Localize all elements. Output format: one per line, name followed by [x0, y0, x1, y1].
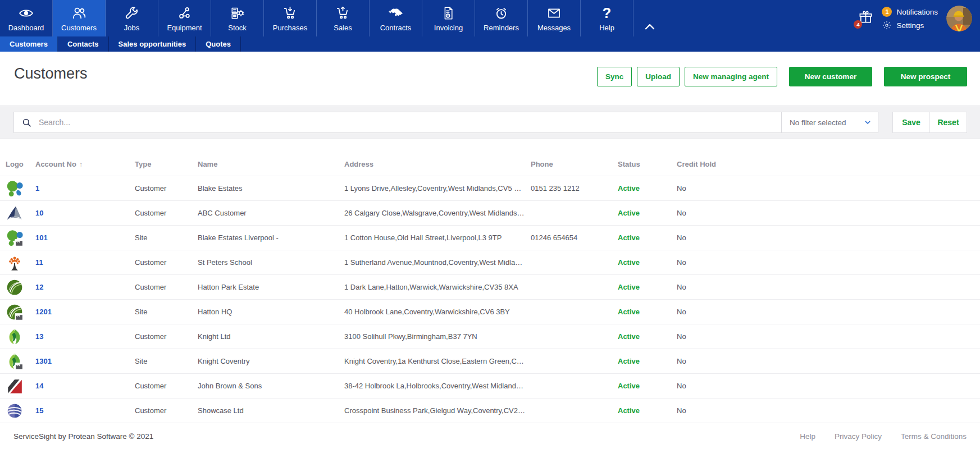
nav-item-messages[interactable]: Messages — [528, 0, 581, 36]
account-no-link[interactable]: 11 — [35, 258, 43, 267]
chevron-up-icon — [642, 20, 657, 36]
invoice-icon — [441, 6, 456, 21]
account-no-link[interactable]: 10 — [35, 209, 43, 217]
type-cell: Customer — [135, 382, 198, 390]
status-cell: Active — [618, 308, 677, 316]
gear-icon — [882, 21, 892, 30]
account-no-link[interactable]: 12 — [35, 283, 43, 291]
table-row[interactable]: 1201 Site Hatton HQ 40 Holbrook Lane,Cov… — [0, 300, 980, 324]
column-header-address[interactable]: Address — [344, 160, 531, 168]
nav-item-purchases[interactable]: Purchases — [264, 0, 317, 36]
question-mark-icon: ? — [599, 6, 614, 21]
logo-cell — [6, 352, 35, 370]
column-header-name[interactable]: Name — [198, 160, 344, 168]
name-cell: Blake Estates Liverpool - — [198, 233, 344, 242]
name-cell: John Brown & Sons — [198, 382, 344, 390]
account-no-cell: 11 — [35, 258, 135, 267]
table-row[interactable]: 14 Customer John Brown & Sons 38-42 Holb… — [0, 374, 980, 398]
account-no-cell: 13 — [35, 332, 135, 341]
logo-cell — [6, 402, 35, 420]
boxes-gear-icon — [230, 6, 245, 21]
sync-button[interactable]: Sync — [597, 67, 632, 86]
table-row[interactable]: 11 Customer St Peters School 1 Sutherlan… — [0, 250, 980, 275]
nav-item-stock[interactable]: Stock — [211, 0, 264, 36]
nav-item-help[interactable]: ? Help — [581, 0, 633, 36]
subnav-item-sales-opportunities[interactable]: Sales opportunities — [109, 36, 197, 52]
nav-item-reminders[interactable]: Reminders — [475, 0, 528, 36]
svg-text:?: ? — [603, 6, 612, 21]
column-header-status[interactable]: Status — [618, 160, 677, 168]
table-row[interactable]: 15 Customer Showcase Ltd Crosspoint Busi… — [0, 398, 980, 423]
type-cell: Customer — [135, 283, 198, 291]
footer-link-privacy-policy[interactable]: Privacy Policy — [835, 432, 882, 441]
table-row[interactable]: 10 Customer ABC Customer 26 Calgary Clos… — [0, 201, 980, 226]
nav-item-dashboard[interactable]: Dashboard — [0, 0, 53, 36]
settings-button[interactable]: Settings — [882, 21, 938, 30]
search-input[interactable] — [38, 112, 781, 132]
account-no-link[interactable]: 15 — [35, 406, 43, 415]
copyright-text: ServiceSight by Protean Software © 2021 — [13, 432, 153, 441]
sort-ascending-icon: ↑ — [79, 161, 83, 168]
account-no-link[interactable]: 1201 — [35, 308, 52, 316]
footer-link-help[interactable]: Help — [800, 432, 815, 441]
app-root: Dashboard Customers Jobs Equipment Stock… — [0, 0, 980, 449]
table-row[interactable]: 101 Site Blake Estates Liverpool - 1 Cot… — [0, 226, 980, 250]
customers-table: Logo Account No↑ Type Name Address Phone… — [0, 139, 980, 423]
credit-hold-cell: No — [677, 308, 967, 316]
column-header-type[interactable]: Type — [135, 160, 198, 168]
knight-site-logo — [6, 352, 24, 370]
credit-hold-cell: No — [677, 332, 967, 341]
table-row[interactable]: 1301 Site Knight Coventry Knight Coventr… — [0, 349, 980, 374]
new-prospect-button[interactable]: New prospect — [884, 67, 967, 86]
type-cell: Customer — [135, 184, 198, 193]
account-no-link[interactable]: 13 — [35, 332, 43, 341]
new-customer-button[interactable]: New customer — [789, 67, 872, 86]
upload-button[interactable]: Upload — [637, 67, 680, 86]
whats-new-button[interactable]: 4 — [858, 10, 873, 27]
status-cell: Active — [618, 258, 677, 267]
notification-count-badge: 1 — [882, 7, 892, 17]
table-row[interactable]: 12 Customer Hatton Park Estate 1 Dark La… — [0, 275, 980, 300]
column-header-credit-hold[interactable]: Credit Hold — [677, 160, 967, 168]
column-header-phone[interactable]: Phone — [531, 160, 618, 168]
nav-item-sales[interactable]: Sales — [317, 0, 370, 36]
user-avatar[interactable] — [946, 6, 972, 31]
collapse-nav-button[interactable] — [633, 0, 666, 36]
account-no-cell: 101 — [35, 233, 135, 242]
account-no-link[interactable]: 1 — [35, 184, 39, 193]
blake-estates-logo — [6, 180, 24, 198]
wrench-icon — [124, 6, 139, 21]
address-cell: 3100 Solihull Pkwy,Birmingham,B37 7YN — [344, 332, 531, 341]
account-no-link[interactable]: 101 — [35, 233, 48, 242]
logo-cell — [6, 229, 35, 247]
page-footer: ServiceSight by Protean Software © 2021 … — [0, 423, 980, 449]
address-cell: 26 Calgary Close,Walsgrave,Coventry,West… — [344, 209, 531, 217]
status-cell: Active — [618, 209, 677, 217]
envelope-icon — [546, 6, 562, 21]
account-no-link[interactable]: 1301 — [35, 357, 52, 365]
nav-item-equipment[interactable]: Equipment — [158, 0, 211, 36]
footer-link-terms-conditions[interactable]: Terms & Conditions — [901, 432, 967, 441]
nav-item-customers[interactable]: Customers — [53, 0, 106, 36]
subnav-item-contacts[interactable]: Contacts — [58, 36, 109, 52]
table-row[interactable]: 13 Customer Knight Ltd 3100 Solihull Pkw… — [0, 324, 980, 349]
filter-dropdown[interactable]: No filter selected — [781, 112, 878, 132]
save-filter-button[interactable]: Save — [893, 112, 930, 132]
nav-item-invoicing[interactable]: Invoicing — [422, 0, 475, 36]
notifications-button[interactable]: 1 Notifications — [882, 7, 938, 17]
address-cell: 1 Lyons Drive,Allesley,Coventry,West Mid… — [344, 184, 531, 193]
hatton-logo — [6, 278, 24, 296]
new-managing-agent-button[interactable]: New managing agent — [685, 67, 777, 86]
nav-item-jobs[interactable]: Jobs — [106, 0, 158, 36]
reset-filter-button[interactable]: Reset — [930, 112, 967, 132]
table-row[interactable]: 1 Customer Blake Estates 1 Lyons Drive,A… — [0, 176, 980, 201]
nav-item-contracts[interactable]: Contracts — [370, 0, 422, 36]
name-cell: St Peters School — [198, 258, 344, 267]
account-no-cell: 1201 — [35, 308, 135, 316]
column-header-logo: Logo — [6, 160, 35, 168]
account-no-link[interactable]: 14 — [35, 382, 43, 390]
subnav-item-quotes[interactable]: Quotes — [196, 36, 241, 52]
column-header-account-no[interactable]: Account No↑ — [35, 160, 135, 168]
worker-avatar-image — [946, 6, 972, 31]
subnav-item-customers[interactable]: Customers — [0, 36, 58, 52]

+++

PROMPT » The word "button" may turn up on some lines of these records; say how many, with no other words.

PROBLEM SOLUTION » 11